E-Signatures in the GC/E-Signature Terminology
Home |
Jurisdictions throughout the world have adopted laws and regulations that recognize the validity of electronic documents and electronic signatures. Some jurisdictions are very technology specific, others are much more general and technology neutral. In addition, the terms and definitions surrounding electronic signatures tend to differ from one jurisdiction to another and this can lead to some degree of confusion. A more thorough examination of the terms and definitions used in other jurisdictions is provided in Annex A of the Government of Canada Guidance on using Electronic Signatures.
At the Canadian federal government level, the terms electronic signature, digital signature and secure electronic signature are all present in Government of Canada (GC) legislation. The purpose of this post is to help clarify these terms so that they can be used consistently throughout the GC. This post is primarily based on the Government of Canada Guidance on using Electronic Signatures but provides a more condensed tutorial on the terminology.
Part 2 of the Personal Information Protection and Electronic Documents Act (PIPEDA) defines an electronic signature as follows:
“a signature that consists of one or more letters, characters, numbers or other symbols in digital form incorporated in, attached to or associated with an electronic document.”
Essentially, an electronic signature (also denoted as “e signature” for short ) can be virtually any form of electronic representation that can be linked or attached to an electronic document or transaction. Although not intended to represent an exhaustive list, examples of e-signatures include:
- user authentication combined with a mouse click on some form of acknowledgment button to capture intent (i.e., “click to sign”)
- using a stylus on a tablet touchscreen to write a signature by hand and capture it in electronic form
- a typed name or signature block in an email
- a scanned hand-written signature on an electronic document
- a sound such as a recorded voice command (for example, a verbal confirmation in response to a question)
- a digital signature
- a secure electronic signature
Notice that both digital signatures and secure electronic signatures are considered to be a form of an e-signature.
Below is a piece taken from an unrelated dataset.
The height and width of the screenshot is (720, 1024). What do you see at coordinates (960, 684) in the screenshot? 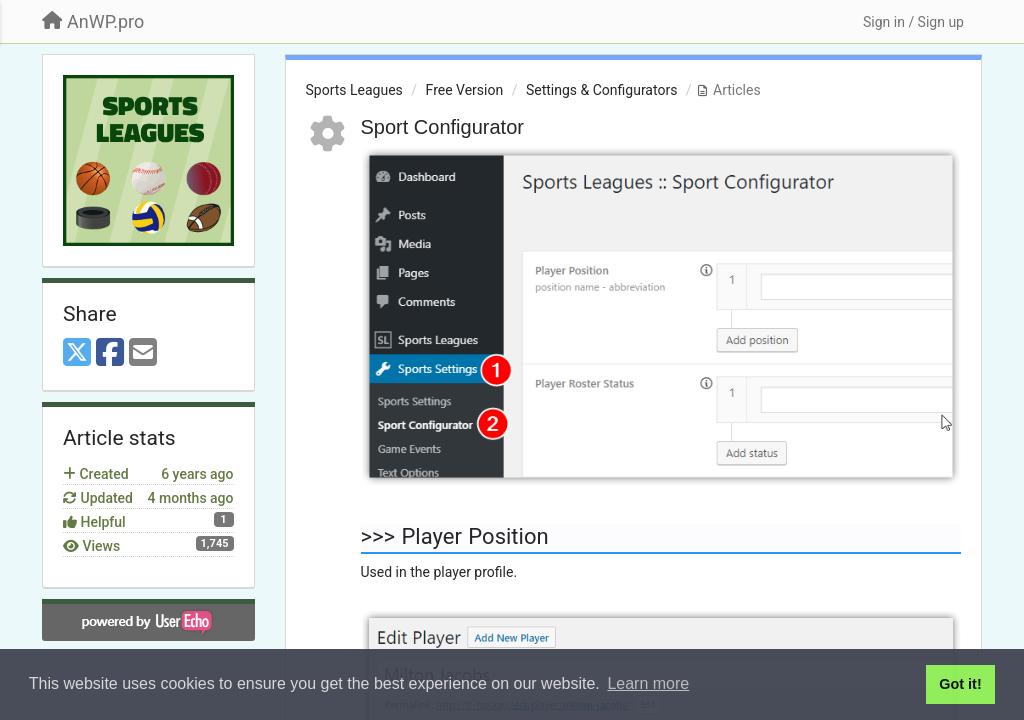
I see `Got it! [button]` at bounding box center [960, 684].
In the context of the GC the earliest definitions for digital signature date back over two decades with the introduction of the Payments and Settlements Requisitioning Regulation and the Electronic Payments Regulation. Both regulations define a digital signature exactly the same as follows: “the result of the transformation of a message by means of a cryptosystem using keys such that a person having the initial message can determine:
- whether the transformation was created using the key that corresponds to the signer’s key, and
- whether the message has been altered since the transformation was made.”
The Canadian Centre for Cyber Security also provides a definition for digital signature in ITSP.40.111: “a cryptographic transformation of data which provides the service of authentication, data integrity, and signer non-repudiation.”
In essence, a digital signature is a type of e-signature based on asymmetric cryptography. The signer of the message, document or transaction uses their private signing key to create a digital signature and anyone with access to the signed data and the signer’s public key verification certificate can verify the digital signature
However, not all digital signatures are created equal and some are more reliable or robust than others. For example, the manner in which a signer’s identity is verified before issuing their public key verification certificate, the type of token used to store the signer’s private signing key, the trustworthiness of the Certification Authority (CA) that issues the public key verification certificate and the digital signature algorithm and key length (among other things) collectively determine the reliability of the digital signature.
This is where the term “secure electronic signature” comes in. A secure electronic signature is also a digital signature but with specific characteristics as defined in Part 2 of PIPEDA as follows:
- the electronic signature resulting from the use by a person of the technology or process is unique to the person;
- the use of the technology or process by a person to incorporate, attach or associate the person’s electronic signature to an electronic document is under the sole control of the person;
- the technology or process can be used to identify the person using the technology or process; and
- the electronic signature can be linked with an electronic document in such a way that it can be used to determine whether the electronic document has been changed since the electronic signature was incorporated in, attached to or associated with the electronic document.